1.4 Gwen

Gwen

Vor der Backstube herrschte reges Treiben. Da heute Brotausgabe war, war dies heute der Treffpunkt für alle Klatschtanten. Das Thema der Unterhaltungen war natürlich der Dämon. Darüber hinaus gab es zahlreiche Spekulationen, welches Mädchen denn erwählt werden würde. Das ganze Geschnatter war kaum auszuhalten. Mit dementsprechend stark brummendem Schädel betrat sie die Backstube. Dort wartete eine Überraschung auf sie. Der Primus und der Blondschopf.

„Gwen, da bist du ja endlich." Ihre Mutter kam auf sie zu und schob sie direkt vor den Fremden. „Das ist Tyris." Jetzt fiel auch bei ihr der Groschen.
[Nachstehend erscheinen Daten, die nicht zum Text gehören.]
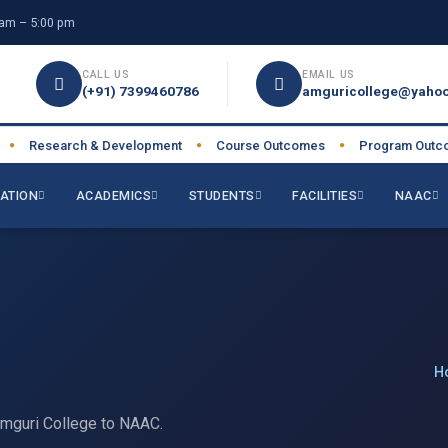
am – 5:00 pm
CALL US
EMAIL US
(+91) 7399460786
amguricollege@yahoo
Research & Development
Course Outcomes
Program Outcome
●
●
ATION
ACADEMICS
STUDENTS
FACILITIES
NAAC
H
Amguri College to NAAC.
Tyris, der älteste Sohn des Primus.

Mäßig begeistert nickte sie ihm zu. „Und was jetzt?" Ihre Frage richtete sie an ihre Mutter.

Jetzt äußerte sich der Prim. Er war ein etwas älterer, stattlich gebauter Mann mit Geheimratsecken. „Tyris kann dir mit deinen Kopfschmerzen helfen."

„Nein." Fassungslos starrte sie zwischen den beiden hin und her. „Sie machen Witze."

Tyris legte eine Hand auf ihre Schulter, die sie sofort wieder abschüttelte. „Ich kann es nicht leiden, wenn man mich unaufgefordert anfasst", informierte sie ihn kalt. Sollte dieser Bubi ihr wirklich mit ihren Kopfschmerzen helfen können? „Ich glaube Ihnen kein Wort." Keiner der Ärzte wusste Rat, warum also er? Das ergab keinen Sinn.

Der Primus lächelte sie kalt an. „Das, liebe Gwen, ist bereits beschlossene Sache. Du wirst morgen Tyris' Frau. Dann hilft er dir, deine Kopfschmerzen in den Griff zu bekommen."

Augenblicklich machte sie kehrt. Das war doch ein schlechter Witz. Das musste sie sich nun wirklich nicht antun. Als ob sie das so einfach entscheiden konnten.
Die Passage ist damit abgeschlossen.